In the electrically charged Middle East climate, Kerry’s threats quickly became self-fulfilling prophecies.
His warning in Munich Saturday of an international boycott was followed the next day by news of Sweden’s Nordea Bank and Denmark’s Danske Bank, the largest banks in their respective countries, serving together over 16 million customers, actually blacklisting one of Israel’s three biggest banks, Bank Hapoalim, for maintaining branches “across the Green Line.”
The other two, Leumi and Mizrahi-Tefahot, faced the “demand” to “immediately make public their operations in the West Bank” – as though they were kept secret and owed Scandinavia an accounting.
However, pushing the button for the escalation of Palestinian terrorism and thespread of boycott action by pro-Palestinian financial and academic institutions was in line, debkafile’s sources report, with US-EU tactics for building up a volume of international and Israeli public high enough to scare Netanyahu into bowing to American dictates.
The US Secretary appears confident that his bullying won’t go too far or cause Israel irreparable harm. But he may not have taken into account that in this neighborhood, there is always a volunteer ready to strike the match for blowing up a combustible situation, especially after the Palestinian leader Mahmoud Abbas laid the kindling and Kerry and the European Union’s Catherine Ashton heaped on the fuel.

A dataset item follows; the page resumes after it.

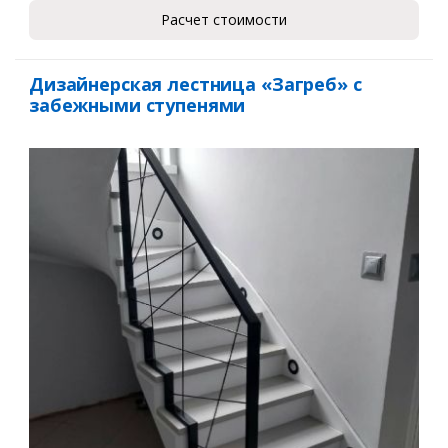
Расчет стоимости
Дизайнерская лестница «Загреб» с
забежными ступенями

At the same time, Israel holds two powerful weapons for fighting back, provided it has the will to deploy and use them: the IDF has time and again proved its mettle against terrorism; and US Jewry coupled with American popular support could defeat BDS – the pro-Palestinian boycott, divestment and sanctions campaign.
There is no need of a grand announcement to launch a counter-BDS campaign. It is enough for American Jewish or other sympathetic banks and academic institutions to quietly make the punishment for boycotters fit the crime.
European bankers queuing in Tehran for post-sanctions business, while at the same time, boycotting Israeli banks doing business on the West Bank, should find themselves ostracized by American Jews.
The Danish and Swedish banks which blacklisted Israel institutions should see the backs of American business partners. British manufacturers and exporters who refuse to take orders from Israeli customers should see their goods pilling up unsold in American stores.
This battle demands clear-sighted, focused policies. What can’t work any longer is Netanyahu’s method of juggling all his options between right, left and center in the air, in the framework of a broad-based coalition government.
Last week, the pro-settlement minister of trade and industry, Naftali Bennett (Jewish Home), condemned the prime minister’s peace policy from the right-wing perceptive. This week, Finance Minister Yair Lapid (Yesh Atid) pulled the government in the opposition direction.
Bennett scored points in the prime minister’s own camp by blasting him for proposing to leave Jewish settlements under Palestinian jurisdiction. Lapid, who is already losing ground by behaving like a political amateur, is losing more points by cutting budget allocations to West Bank settlements and warning that international boycotts will throw thousands of Israelis out of work.
Lapid is seen as supporting US-EU intimidation efforts.